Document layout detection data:

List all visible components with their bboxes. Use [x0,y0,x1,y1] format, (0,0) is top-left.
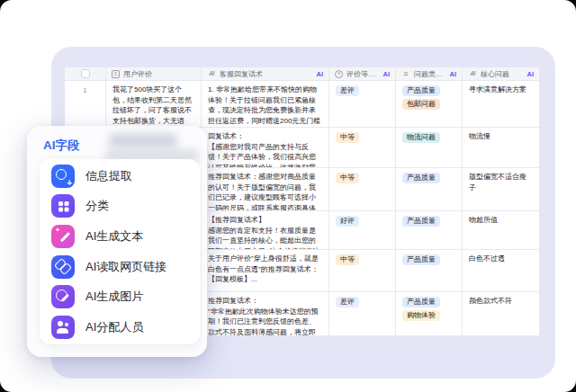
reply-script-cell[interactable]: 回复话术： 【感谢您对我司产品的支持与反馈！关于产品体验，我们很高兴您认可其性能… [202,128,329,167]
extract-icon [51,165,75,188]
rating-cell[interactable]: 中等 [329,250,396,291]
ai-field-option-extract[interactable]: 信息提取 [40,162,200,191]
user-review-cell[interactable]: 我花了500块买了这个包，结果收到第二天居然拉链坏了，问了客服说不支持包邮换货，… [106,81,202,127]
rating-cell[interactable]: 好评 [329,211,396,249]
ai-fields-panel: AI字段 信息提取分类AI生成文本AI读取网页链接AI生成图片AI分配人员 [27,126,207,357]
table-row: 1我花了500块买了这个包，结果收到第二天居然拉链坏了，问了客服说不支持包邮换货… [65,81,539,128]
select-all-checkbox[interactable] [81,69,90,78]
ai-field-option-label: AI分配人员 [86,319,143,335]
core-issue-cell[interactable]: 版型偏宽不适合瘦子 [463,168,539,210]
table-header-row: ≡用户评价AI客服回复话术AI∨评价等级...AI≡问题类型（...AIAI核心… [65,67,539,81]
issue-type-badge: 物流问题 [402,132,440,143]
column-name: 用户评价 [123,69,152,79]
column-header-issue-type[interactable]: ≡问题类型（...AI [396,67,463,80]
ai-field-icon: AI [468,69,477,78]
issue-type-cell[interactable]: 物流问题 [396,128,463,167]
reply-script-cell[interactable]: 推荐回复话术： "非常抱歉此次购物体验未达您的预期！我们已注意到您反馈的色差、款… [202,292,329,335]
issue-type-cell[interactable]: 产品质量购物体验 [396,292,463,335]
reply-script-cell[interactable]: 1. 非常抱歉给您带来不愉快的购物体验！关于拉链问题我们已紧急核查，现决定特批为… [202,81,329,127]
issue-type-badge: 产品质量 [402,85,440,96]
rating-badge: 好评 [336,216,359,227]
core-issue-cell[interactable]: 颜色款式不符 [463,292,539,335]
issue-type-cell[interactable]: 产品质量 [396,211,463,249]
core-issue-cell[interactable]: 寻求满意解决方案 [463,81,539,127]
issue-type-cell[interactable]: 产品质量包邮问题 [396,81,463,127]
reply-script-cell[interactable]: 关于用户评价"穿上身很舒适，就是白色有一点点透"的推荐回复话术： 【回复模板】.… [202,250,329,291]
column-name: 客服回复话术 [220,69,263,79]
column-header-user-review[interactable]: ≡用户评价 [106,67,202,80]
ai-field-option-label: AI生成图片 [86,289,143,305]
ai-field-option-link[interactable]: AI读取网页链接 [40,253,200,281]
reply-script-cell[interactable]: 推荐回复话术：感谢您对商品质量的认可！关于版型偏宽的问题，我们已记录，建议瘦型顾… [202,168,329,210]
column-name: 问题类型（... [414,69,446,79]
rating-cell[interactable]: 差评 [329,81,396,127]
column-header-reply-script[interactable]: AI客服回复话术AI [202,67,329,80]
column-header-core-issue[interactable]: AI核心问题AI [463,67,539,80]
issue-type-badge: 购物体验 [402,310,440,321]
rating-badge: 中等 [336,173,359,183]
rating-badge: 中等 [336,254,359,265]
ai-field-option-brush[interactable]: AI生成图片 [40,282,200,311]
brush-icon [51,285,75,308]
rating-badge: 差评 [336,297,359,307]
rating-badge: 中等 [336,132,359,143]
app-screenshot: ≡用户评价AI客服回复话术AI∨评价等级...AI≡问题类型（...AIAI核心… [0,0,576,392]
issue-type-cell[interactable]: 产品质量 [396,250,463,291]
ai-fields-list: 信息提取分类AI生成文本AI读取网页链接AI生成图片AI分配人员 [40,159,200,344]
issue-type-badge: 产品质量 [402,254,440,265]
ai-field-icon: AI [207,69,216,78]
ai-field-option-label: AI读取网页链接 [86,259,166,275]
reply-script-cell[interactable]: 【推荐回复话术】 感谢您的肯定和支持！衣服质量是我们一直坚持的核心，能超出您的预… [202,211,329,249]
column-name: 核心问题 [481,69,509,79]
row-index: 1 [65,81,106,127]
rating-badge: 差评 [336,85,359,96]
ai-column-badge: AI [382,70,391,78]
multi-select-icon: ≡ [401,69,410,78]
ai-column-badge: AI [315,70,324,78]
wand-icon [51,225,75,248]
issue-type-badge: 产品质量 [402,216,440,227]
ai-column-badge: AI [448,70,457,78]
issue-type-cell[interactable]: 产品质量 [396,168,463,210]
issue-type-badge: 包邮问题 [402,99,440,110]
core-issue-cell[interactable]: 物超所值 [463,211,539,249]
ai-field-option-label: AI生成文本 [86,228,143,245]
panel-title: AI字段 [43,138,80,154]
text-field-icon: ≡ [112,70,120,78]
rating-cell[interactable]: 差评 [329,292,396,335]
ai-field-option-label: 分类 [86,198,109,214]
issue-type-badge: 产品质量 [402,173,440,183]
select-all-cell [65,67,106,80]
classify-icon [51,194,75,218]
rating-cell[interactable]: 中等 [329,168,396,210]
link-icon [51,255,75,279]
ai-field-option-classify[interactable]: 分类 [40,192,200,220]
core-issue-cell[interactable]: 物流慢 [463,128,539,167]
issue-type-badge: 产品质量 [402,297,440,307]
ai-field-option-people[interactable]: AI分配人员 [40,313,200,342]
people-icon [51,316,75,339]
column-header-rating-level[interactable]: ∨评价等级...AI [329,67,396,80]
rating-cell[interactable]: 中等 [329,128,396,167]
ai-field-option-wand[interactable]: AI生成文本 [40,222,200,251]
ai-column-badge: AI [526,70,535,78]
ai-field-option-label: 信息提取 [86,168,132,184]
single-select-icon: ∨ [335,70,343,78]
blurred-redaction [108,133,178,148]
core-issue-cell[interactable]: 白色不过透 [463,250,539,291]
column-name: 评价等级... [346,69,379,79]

---

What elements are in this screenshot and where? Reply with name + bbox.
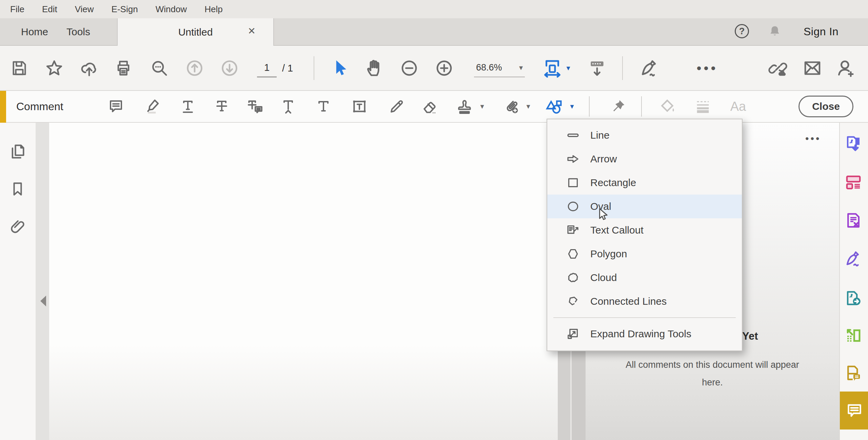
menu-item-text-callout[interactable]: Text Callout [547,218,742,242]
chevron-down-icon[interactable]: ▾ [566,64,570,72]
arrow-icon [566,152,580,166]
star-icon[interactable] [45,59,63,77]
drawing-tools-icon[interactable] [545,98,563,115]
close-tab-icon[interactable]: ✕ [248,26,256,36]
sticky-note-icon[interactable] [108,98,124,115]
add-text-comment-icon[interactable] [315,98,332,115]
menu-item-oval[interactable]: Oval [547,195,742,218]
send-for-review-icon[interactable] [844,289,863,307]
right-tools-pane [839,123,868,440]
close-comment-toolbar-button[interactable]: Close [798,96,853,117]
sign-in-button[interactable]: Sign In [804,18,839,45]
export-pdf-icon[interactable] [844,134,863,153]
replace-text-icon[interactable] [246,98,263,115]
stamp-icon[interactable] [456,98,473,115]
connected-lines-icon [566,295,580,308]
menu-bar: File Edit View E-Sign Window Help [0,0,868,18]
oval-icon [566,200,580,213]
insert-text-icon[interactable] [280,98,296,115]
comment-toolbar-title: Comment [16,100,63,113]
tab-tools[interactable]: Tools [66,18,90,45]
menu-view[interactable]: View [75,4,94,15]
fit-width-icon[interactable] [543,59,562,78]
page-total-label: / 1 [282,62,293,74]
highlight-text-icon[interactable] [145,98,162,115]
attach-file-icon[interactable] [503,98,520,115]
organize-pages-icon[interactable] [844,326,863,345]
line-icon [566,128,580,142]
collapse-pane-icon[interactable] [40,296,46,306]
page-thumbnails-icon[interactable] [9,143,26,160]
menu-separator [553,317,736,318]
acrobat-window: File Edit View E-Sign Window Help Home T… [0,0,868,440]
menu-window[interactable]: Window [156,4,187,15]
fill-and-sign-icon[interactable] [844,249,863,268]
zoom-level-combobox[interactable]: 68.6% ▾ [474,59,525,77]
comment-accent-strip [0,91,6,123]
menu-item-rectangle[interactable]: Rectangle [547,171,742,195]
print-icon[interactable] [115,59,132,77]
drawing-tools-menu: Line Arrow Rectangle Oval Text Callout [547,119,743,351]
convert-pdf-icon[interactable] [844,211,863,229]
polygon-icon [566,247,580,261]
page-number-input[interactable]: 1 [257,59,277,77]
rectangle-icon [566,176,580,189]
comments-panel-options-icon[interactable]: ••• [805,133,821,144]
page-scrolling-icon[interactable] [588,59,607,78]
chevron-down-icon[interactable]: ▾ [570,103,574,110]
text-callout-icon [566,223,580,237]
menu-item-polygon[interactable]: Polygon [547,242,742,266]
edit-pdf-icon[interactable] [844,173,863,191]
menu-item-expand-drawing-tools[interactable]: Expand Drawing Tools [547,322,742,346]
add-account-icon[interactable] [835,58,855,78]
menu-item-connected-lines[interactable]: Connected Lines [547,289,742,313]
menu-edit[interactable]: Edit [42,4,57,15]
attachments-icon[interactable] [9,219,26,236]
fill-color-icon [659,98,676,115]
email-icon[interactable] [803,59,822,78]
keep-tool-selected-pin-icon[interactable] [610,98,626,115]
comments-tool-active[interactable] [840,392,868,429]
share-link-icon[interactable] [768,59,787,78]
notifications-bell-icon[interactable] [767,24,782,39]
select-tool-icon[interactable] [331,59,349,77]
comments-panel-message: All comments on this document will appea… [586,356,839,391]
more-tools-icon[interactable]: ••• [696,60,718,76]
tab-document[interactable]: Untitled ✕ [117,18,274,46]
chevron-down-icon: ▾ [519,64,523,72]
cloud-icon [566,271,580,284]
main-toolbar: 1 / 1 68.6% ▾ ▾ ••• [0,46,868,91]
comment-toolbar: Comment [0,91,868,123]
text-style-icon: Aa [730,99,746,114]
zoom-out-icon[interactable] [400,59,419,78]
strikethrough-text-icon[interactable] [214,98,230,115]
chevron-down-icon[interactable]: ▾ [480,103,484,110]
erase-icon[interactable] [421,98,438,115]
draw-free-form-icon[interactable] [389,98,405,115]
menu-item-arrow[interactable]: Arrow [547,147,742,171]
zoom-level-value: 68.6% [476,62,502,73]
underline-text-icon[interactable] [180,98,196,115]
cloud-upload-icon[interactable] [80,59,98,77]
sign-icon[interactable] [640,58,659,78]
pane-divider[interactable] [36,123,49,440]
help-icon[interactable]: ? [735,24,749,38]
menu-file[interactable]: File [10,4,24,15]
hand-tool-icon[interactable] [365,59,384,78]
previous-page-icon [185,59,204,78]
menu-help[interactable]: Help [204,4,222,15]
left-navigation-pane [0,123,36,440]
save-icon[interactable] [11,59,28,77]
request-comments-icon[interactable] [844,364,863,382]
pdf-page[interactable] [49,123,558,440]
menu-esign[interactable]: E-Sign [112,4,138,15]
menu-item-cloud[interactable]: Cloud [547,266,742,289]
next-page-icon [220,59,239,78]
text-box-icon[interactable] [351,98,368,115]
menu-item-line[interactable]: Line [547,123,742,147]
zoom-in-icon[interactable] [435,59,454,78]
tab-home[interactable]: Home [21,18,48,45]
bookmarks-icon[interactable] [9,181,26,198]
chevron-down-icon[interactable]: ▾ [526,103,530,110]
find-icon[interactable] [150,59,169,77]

_YOUR GOAL_: Gather from the records above every line containing the string "user".

_ANSWER TO THIS EXERCISE_:
user-review-cell[interactable]: 我花了500块买了这个包，结果收到第二天居然拉链坏了，问了客服说不支持包邮换货，… [106,81,202,127]
column-header-user-review[interactable]: ≡用户评价 [106,67,202,80]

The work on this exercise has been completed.